A few nights ago, I ventured way outside my comfort zone and attended a seminar on strategy consulting. The theory behind was appealing and given my training I thought it could be worthwhile pursuing. Instead I left the session feeling sick and deflated after the presenter spent most of the presentation talking about her work with a large energy company and the strategy behind soda pop distribution. Whining later that evening to Grey (and him chuckling following a couple "I told you so"), I realized that this was going to be a lot harder than I thought.

Similar to infertility, the road forward usually isn't clear. There are suggestions on how to proceed and often people indicating which directions are often the best to take. But at the end of the day, a lot of this process is filled with failure. Coming up against walls and deciding whether to turn around or scale them. Most often, the ultimate ending is never what was expected and becomes a question of whether the path chosen is one that allows the decision maker to grow.

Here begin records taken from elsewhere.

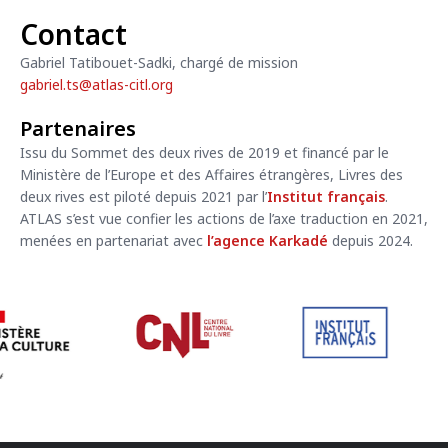
Contact
Gabriel Tatibouet-Sadki, chargé de mission
gabriel.ts@
atlas-citl.org
Partenaires
Issu du Sommet des deux rives de 2019 et financé par le
Ministère de l’Europe et des Affaires étrangères,
Livres des
deux rives
est piloté depuis 2021 par l’
Institut français
.
ATLAS s’est vue confier les actions de l’axe traduction en 2021,
menées en partenariat avec
l’agence Karkadé
depuis 2024.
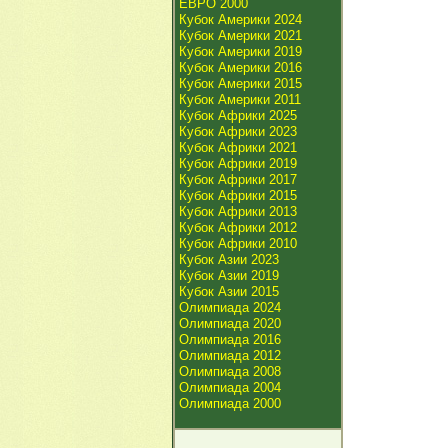
ЕВРО 2000
Кубок Америки 2024
Кубок Америки 2021
Кубок Америки 2019
Кубок Америки 2016
Кубок Америки 2015
Кубок Америки 2011
Кубок Африки 2025
Кубок Африки 2023
Кубок Африки 2021
Кубок Африки 2019
Кубок Африки 2017
Кубок Африки 2015
Кубок Африки 2013
Кубок Африки 2012
Кубок Африки 2010
Кубок Азии 2023
Кубок Азии 2019
Кубок Азии 2015
Олимпиада 2024
Олимпиада 2020
Олимпиада 2016
Олимпиада 2012
Олимпиада 2008
Олимпиада 2004
Олимпиада 2000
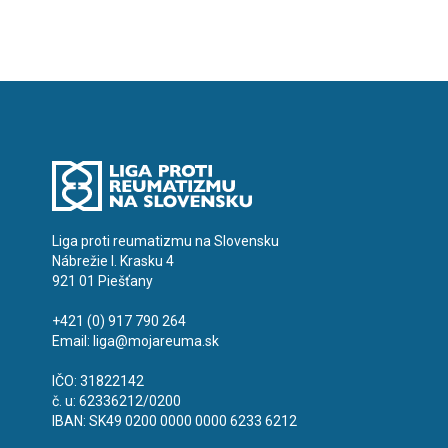
Liga proti reumatizmu na Slovensku
Nábrežie I. Krasku 4
921 01 Piešťany
+421 (0) 917 790 264
Email:
liga@mojareuma.sk
IČO: 31822142
č. u: 62336212/0200
IBAN: SK49 0200 0000 0000 6233 6212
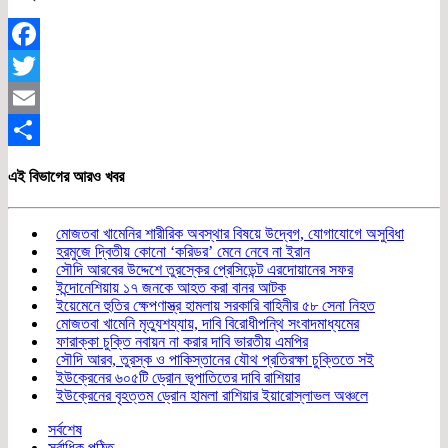
Facebook
Twitter
Email
Share
এই বিভাগের আরও খবর
মোজতবা খামেনির শারীরিক অবস্থার বিষয়ে উদ্বেগ, যোগাযোগে অসুবিধা
হরমুজে দ্বিতীয় কোনো ‘করিডর’ মেনে নেবে না ইরান
সৌদি আরবের উদ্দেশে তুরস্কের প্রেসিডেন্ট এরদোয়ানের সফর
ইন্দোনেশিয়ায় ১৭ জনকে আহত করা বানর আটক
ইয়েমেনে হুতির ক্ষেপণাস্ত্র হামলায় সরকারি বাহিনীর ৫৮ সেনা নিহত
মোজতবা খামেনি মৃত্যুশয্যায়, দাবি বিরোধীপন্থি সংবাদমাধ্যমের
ফারাক্কা চুক্তি নবায়ন না করার দাবি ভারতীয় এমপির
সৌদি আরব, তুরস্ক ও পাকিস্তানের যৌথ প্রতিরক্ষা চুক্তিতে সই
ইউক্রেনের ৬০৫টি ড্রোন ভূপাতিতের দাবি রাশিয়ার
ইউক্রেনের বৃহত্তম ড্রোন হামলা রাশিয়ার ইয়ারোস্লাভল অঞ্চলে
সর্বশেষ
সর্বাধিক পঠিত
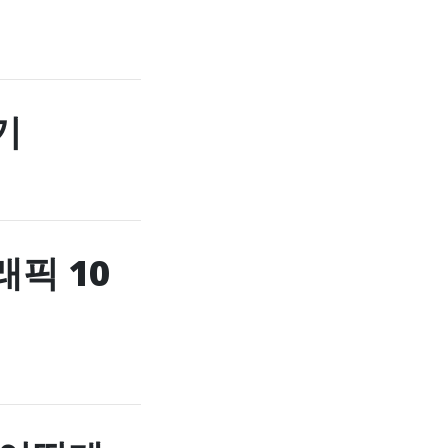
기
픽 10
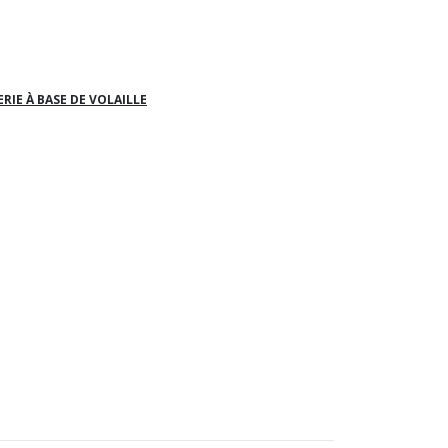
RIE À BASE DE VOLAILLE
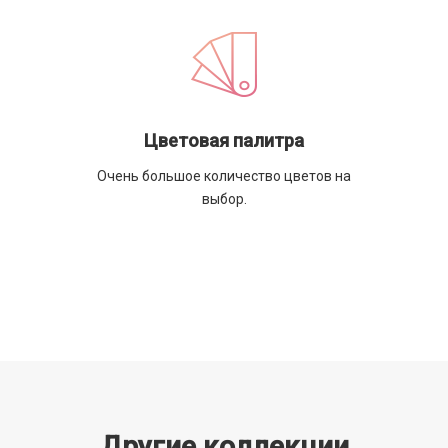
Цветовая палитра
Очень большое количество цветов на
выбор.
Другие коллекции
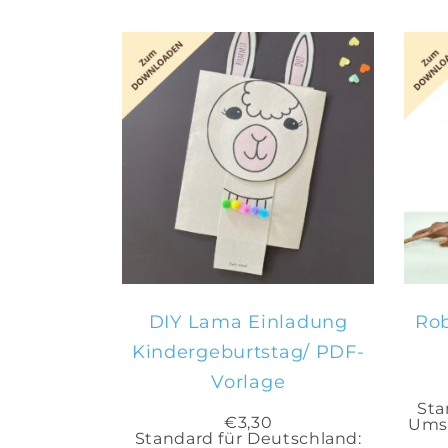
IN DEN
WARENKORB
DIY Lama Einladung
Rob
Kindergeburtstag/ PDF-
Vorlage
Sta
€
3,30
Umsa
Standard für Deutschland:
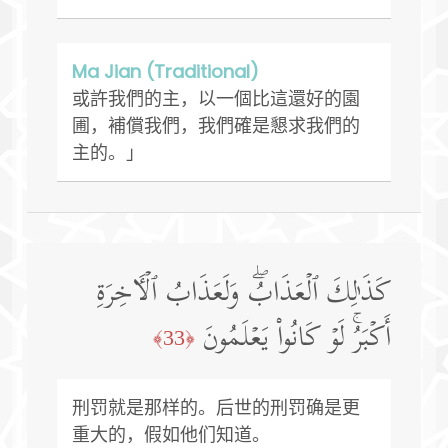
Ma Jian (Traditional)
或許我們的主，以一個比這還好的園
圃，補償我們，我們確是懇求我們的
主的。」
كَذَ ٰ⁠لِكَ ٱلۡعَذَابُۖ وَلَعَذَابُ ٱلۡـَٔاخِرَةِ
أَكۡبَرُۚ لَوۡ كَانُوا۟ یَعۡلَمُونَ
﴿33﴾
刑罚就是那样的。后世的刑罚确是更
重大的，假如他们知道。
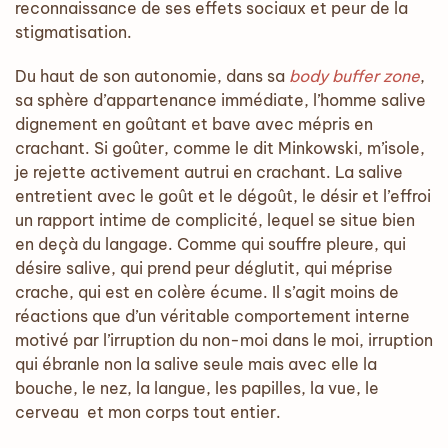
reconnaissance de ses effets sociaux et peur de la
stigmatisation.
Du haut de son autonomie, dans sa
body buffer zone
,
sa sphère d’appartenance immédiate, l’homme salive
dignement en goûtant et bave avec mépris en
crachant. Si goûter, comme le dit Minkowski, m’isole,
je rejette activement autrui en crachant. La salive
entretient avec le goût et le dégoût, le désir et l’effroi
un rapport intime de complicité, lequel se situe bien
en deçà du langage. Comme qui souffre pleure, qui
désire salive, qui prend peur déglutit, qui méprise
crache, qui est en colère écume. Il s’agit moins de
réactions que d’un véritable comportement interne
motivé par l’irruption du non-moi dans le moi, irruption
qui ébranle non la salive seule mais avec elle la
bouche, le nez, la langue, les papilles, la vue, le
cerveau et mon corps tout entier.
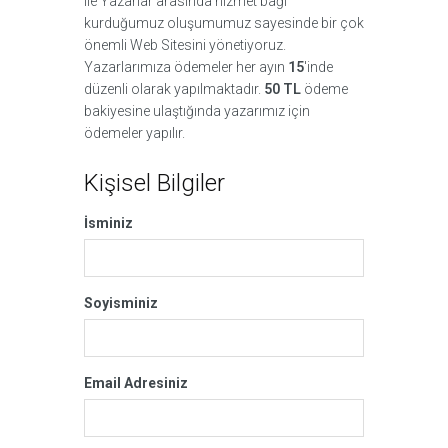
ile Yazarlar arasında hizmet bağı
kurduğumuz oluşumumuz sayesinde bir çok
önemli Web Sitesini yönetiyoruz.
Yazarlarımıza ödemeler her ayın
15
'inde
düzenli olarak yapılmaktadır.
50 TL
ödeme
bakiyesine ulaştığında yazarımız için
ödemeler yapılır.
Kişisel Bilgiler
İsminiz
Soyisminiz
Email Adresiniz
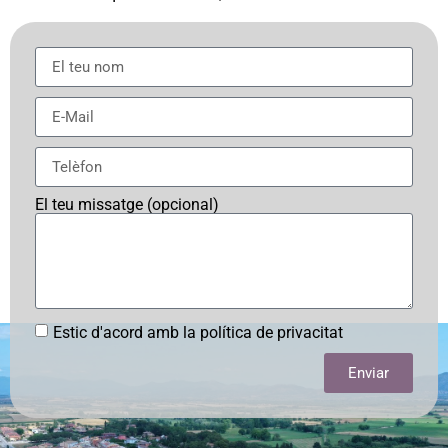
El teu missatge (opcional)
Estic d'acord amb la política de privacitat
Enviar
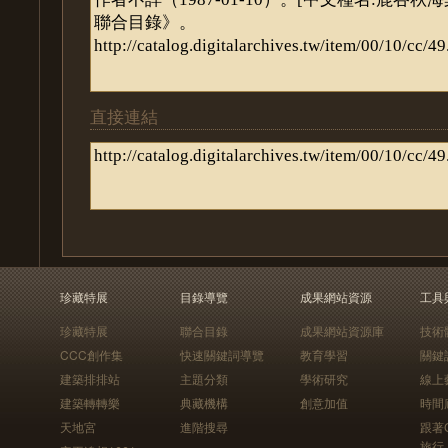
直接連結
珍藏特展
目錄導覽
成果網站資源
工具
珍藏特展
聯合目錄
成果網站資源庫
技術
CCC創作集
快速關鍵詞導覽
教育學習
關鍵
建築排排站
主題分類
學術研究
線上
建築轉轉樂
典藏機構
創意加值
時間
天地宮
進階搜尋
跟著
旅行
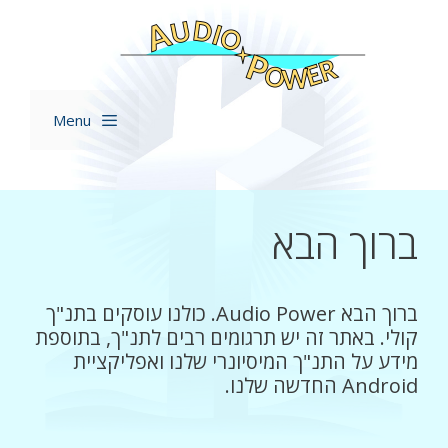
דלג
תוכן
Menu
ברוך הבא
ברוך הבא Audio Power. כולנו עוסקים בתנ"ך
קולי. באתר זה יש תרגומים רבים לתנ"ך, בתוספת
מידע על התנ"ך המיסיונרי שלנו ואפליקציית
Android החדשה שלנו.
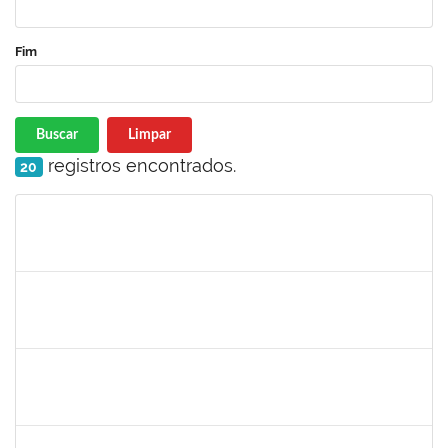
Fim
Buscar
Limpar
registros encontrados.
20
Matrícula
Nome
Cargo
Processo
Início
Fim
Status
3145225
PRISCILLA LEONNOR ALENCAR FERREIRA
Docente
23007.00023303/2025-14
17/02/2026
17/05/2026
Concluído
1327881
LUCIANO SERGIO HOCEVAR
Docente
23007.00023001/2025-20
15/02/2026
14/05/2026
Concluído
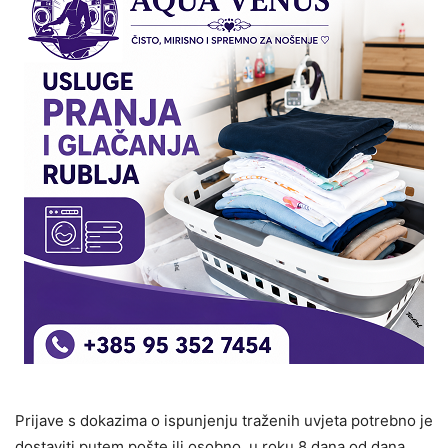
Prijave s dokazima o ispunjenju traženih uvjeta potrebno je
dostaviti putem pošte ili osobno, u roku 8 dana od dana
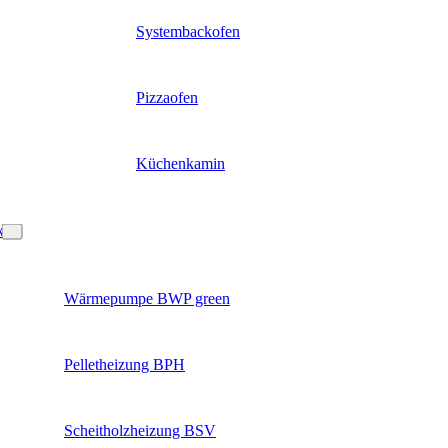
Systembackofen
Pizzaofen
Küchenkamin
k
Wärmepumpe BWP green
Pelletheizung BPH
Scheitholzheizung BSV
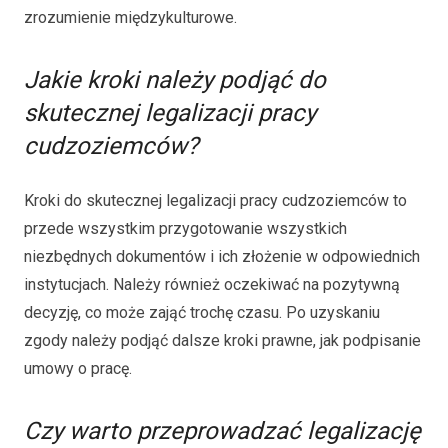
zrozumienie międzykulturowe.
Jakie kroki należy podjąć do
skutecznej legalizacji pracy
cudzoziemców?
Kroki do skutecznej legalizacji pracy cudzoziemców to
przede wszystkim przygotowanie wszystkich
niezbędnych dokumentów i ich złożenie w odpowiednich
instytucjach. Należy również oczekiwać na pozytywną
decyzję, co może zająć trochę czasu. Po uzyskaniu
zgody należy podjąć dalsze kroki prawne, jak podpisanie
umowy o pracę.
Czy warto przeprowadzać legalizację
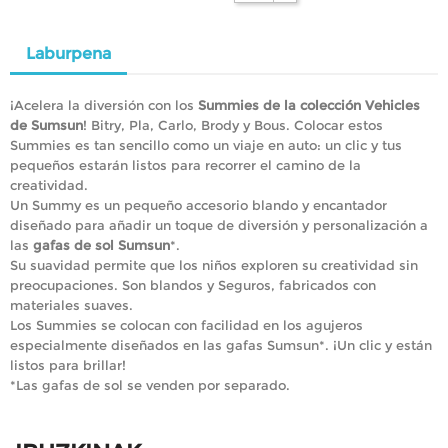
Laburpena
¡Acelera la diversión con los
Summies de la colección Vehicles
de Sumsun
! Bitry, Pla, Carlo, Brody y Bous. Colocar estos
Summies es tan sencillo como un viaje en auto: un clic y tus
pequeños estarán listos para recorrer el camino de la
creatividad.
Un Summy es un pequeño accesorio blando y encantador
diseñado para añadir un toque de diversión y personalización a
las
gafas de sol Sumsun
*.
Su suavidad permite que los niños exploren su creatividad sin
preocupaciones. Son blandos y Seguros, fabricados con
materiales suaves.
Los Summies se colocan con facilidad en los agujeros
especialmente diseñados en las gafas Sumsun*. ¡Un clic y están
listos para brillar!
*Las gafas de sol se venden por separado.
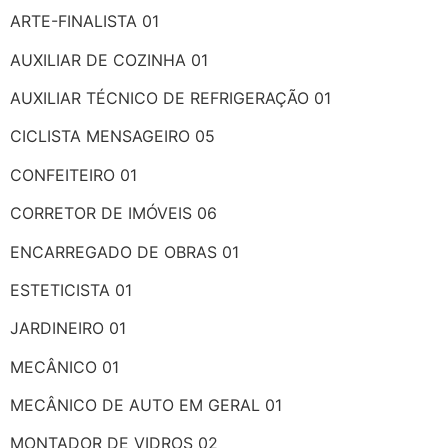
ARTE-FINALISTA 01
AUXILIAR DE COZINHA 01
AUXILIAR TÉCNICO DE REFRIGERAÇÃO 01
CICLISTA MENSAGEIRO 05
CONFEITEIRO 01
CORRETOR DE IMÓVEIS 06
ENCARREGADO DE OBRAS 01
ESTETICISTA 01
JARDINEIRO 01
MECÂNICO 01
MECÂNICO DE AUTO EM GERAL 01
MONTADOR DE VIDROS 02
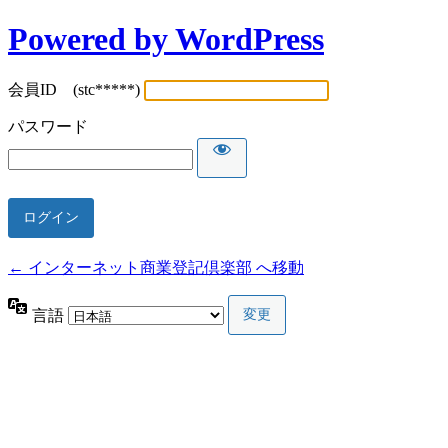
Powered by WordPress
会員ID (stc*****)
パスワード
← インターネット商業登記倶楽部 へ移動
言語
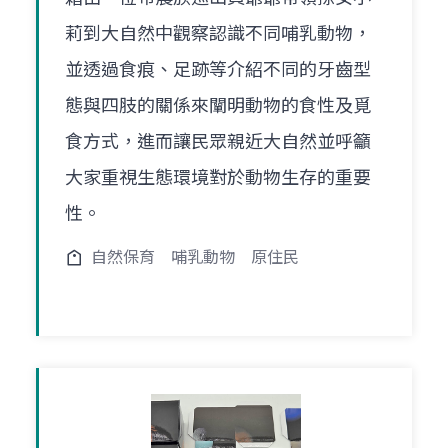
莉到大自然中觀察認識不同哺乳動物，
並透過食痕、足跡等介紹不同的牙齒型
態與四肢的關係來闡明動物的食性及覓
食方式，進而讓民眾親近大自然並呼籲
大家重視生態環境對於動物生存的重要
性。
自然保育
哺乳動物
原住民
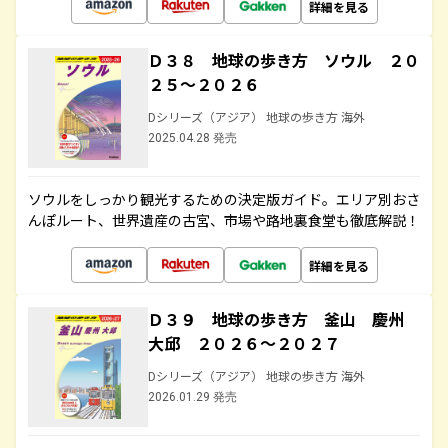
詳細を見る
Ｄ３８ 地球の歩き方 ソウル ２０
２５～２０２６
Dシリーズ（アジア） 地球の歩き方 海外
2025.04.28 発売
ソウルをしっかり観光するための決定版ガイド。エリア別おさ
んぽルート、世界遺産の古宮、市場や路地裏食堂も徹底解説！
詳細を見る
Ｄ３９ 地球の歩き方 釜山 慶州
大邱 ２０２６～２０２７
Dシリーズ（アジア） 地球の歩き方 海外
2026.01.29 発売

I'm struggling at the moment. I know I need to continue pushing and exploring options. After all, it's the reason I pursued this postdoc as I knew it had the potential to open doors. And yet there is the temptation to put my head down and not face the unknown. Not yet anyway.


  1. Sound like tough decisions. I have always hated situations where there are too few jobs and too many applicants and ultimately no logical way to choose between them. I would rather do a job that fewer people want than be in a situation like that. When it comes to a career I think there has to be some combination of what's needed in the world and what you feel called to do. I hope you find your niche.

  2. Job hunting sucks. :p I am hearing some stories from my colleagues who aren't in a position to retire just yet, and it's a tough, tough market out there right now, for both older & just-starting-out workers. Good luck to you, & keep us posted!